Based on the specifications of the speakers and the limited background that's to be found on them, I would assume they would require quite a break-in, but even so, they don't seem like the ideal match for the amplifier they pair it with...which is odd as well.
If I had not listened extensively to the JVC in 3 high traffic stores on 3 separate occasions, for about an 40 minutes each time (6 audition hours total), I could almost accept the 300 hour "burn-in" claims. The 3 stores were all in NYC ... Sharper Image (Rockefeller Center); Harveys Electronics; and J&R Music ... so these units saw some decent burn-in time by the time that I got there.
If you compare the specifications of the JVC to the highly popular and well regarded digital amp (Panasonic SA-XR 50), you will see that the JVC, spec wise, is really not up to speed in the THD department.

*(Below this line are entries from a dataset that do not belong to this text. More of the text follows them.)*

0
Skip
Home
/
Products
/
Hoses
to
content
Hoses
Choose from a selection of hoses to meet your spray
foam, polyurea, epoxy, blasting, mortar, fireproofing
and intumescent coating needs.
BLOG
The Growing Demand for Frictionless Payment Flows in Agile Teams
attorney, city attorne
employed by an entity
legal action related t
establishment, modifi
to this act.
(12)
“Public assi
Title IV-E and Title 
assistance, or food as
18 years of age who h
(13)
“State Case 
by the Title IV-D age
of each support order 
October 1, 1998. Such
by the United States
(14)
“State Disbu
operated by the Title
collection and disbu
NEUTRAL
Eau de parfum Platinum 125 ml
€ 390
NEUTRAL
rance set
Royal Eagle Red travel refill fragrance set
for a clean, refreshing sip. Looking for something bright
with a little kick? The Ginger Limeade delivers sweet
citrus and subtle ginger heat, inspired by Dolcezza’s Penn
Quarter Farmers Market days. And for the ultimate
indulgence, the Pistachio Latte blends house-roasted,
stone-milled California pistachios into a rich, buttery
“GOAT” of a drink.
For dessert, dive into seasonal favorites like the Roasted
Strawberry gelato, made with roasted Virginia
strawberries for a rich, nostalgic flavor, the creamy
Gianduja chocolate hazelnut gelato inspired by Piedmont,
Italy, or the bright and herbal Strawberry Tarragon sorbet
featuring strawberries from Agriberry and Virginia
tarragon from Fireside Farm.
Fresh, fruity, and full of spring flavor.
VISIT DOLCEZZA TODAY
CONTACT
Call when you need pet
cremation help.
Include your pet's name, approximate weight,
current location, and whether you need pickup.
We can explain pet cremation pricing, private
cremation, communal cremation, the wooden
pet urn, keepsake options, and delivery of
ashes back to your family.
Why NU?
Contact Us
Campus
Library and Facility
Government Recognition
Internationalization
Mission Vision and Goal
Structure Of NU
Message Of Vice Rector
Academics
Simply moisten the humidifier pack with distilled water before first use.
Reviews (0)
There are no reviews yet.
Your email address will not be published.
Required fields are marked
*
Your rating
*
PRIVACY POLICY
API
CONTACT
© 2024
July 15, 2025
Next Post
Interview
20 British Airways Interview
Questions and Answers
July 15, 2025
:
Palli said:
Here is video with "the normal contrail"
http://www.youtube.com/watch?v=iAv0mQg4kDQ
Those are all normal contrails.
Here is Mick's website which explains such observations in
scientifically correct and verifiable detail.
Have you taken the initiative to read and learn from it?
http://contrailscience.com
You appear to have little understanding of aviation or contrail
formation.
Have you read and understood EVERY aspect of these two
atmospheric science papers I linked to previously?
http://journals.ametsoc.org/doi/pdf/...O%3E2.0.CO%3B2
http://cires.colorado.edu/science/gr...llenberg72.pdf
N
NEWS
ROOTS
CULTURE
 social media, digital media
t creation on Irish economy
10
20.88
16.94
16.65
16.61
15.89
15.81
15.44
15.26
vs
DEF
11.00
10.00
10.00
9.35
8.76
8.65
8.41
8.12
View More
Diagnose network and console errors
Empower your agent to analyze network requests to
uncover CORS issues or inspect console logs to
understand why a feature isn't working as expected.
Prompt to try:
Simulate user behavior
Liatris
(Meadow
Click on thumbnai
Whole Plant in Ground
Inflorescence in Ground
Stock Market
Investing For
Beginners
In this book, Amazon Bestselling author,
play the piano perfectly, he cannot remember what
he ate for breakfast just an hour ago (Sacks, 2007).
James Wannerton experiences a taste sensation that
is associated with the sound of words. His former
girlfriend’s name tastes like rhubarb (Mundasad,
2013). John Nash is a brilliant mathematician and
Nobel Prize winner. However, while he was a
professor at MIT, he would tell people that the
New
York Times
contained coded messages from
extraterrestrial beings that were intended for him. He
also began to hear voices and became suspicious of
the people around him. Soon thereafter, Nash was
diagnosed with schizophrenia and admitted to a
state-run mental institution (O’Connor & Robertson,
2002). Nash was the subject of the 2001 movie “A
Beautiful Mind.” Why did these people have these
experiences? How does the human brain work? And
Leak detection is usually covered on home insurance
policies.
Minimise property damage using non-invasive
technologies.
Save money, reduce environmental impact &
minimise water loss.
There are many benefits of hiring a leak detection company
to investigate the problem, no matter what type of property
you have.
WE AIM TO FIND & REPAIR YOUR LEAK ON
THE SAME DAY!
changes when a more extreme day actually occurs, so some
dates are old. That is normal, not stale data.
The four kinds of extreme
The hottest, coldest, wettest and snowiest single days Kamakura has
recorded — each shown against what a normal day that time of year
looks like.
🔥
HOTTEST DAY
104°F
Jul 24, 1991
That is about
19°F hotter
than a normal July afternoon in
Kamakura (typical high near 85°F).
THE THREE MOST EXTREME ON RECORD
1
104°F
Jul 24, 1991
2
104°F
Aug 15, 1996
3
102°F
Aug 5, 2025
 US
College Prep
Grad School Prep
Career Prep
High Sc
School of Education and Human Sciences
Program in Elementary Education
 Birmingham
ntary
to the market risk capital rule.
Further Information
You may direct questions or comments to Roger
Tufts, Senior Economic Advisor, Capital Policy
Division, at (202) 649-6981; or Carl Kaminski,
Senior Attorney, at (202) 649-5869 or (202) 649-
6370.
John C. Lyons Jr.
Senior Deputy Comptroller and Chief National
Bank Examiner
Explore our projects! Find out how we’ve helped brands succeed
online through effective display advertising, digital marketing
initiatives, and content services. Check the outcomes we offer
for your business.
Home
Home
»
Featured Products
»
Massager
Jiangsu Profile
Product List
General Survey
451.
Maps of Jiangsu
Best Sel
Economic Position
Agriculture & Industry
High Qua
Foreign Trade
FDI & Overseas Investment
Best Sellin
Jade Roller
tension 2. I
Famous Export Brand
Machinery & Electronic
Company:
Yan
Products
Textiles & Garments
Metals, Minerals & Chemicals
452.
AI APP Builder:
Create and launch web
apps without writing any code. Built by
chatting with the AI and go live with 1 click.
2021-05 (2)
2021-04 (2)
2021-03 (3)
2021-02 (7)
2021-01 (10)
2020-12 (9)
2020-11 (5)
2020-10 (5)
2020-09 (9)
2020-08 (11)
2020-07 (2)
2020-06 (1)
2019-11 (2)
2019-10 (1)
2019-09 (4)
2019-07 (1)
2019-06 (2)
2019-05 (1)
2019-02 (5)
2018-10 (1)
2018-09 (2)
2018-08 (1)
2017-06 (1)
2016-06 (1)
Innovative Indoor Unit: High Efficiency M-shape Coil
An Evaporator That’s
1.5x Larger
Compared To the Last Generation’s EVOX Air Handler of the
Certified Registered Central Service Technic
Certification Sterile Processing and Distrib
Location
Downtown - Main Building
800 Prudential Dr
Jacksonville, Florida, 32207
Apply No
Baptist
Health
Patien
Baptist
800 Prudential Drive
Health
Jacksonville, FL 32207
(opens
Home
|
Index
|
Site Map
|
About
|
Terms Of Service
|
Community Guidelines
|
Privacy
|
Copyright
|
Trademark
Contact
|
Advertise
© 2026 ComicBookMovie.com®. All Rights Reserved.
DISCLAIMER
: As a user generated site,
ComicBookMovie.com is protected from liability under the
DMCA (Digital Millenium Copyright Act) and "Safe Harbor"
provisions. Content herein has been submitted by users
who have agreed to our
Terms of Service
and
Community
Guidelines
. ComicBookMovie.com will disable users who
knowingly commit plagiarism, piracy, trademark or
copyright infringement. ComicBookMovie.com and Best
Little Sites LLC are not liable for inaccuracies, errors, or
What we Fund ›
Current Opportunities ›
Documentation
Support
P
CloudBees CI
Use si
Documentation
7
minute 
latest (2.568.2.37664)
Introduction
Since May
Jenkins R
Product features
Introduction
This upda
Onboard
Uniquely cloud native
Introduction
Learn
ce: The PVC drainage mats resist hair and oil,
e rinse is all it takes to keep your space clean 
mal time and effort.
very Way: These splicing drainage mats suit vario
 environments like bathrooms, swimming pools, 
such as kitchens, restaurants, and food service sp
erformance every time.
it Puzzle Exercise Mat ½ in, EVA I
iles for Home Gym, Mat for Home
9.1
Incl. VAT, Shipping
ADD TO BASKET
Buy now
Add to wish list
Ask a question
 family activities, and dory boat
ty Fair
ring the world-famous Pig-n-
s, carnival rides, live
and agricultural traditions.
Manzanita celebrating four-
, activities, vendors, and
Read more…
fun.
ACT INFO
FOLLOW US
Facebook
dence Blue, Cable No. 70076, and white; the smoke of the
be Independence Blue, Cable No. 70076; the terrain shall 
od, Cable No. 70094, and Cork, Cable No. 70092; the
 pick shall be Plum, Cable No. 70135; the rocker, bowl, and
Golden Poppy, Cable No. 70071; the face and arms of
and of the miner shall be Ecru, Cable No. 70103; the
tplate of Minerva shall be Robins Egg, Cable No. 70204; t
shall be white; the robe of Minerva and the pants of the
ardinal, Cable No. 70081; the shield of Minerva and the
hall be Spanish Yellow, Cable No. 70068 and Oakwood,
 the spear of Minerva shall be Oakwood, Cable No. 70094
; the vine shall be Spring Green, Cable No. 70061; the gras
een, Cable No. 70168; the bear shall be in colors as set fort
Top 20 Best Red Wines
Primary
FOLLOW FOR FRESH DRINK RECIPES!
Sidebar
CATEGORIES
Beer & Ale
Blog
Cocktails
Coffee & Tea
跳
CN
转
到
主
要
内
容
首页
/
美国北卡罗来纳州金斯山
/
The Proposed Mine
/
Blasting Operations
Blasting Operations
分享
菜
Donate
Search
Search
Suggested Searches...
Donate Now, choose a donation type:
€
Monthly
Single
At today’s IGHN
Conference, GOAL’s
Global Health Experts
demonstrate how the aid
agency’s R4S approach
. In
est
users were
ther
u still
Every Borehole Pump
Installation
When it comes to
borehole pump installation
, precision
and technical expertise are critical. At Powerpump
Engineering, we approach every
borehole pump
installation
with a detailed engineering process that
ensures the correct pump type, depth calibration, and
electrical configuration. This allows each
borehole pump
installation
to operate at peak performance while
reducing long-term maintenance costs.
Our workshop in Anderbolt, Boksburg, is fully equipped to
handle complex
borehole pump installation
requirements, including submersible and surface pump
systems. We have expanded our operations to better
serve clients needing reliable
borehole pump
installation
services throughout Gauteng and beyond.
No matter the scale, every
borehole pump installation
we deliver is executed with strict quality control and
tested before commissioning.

This would tend to support my experience of the JVC as a noisy amp ... digital design considerations not withstanding.
Output Power: 30 watts x 2 channels, min RMS, driven into 4 ohms at 1kHz with no more than 10% THD.
Panasonic SA-XR 50
Output Power: Stereo Mode 100W per channel (20Hz - 20kHz, 6 ohms, 0.09% THD)
I owned the SA-XR 50 for a while (sold it to a buddy) and one exceptional quality about the amp was how clean and clear sounding the amp was out of the box (paired with both NHT and Omega (Fostex based) speakers). The JVC was not in its league. On just about all types of music, it was a noisy, congested affair ... I don't see how burn-in would help with the noise.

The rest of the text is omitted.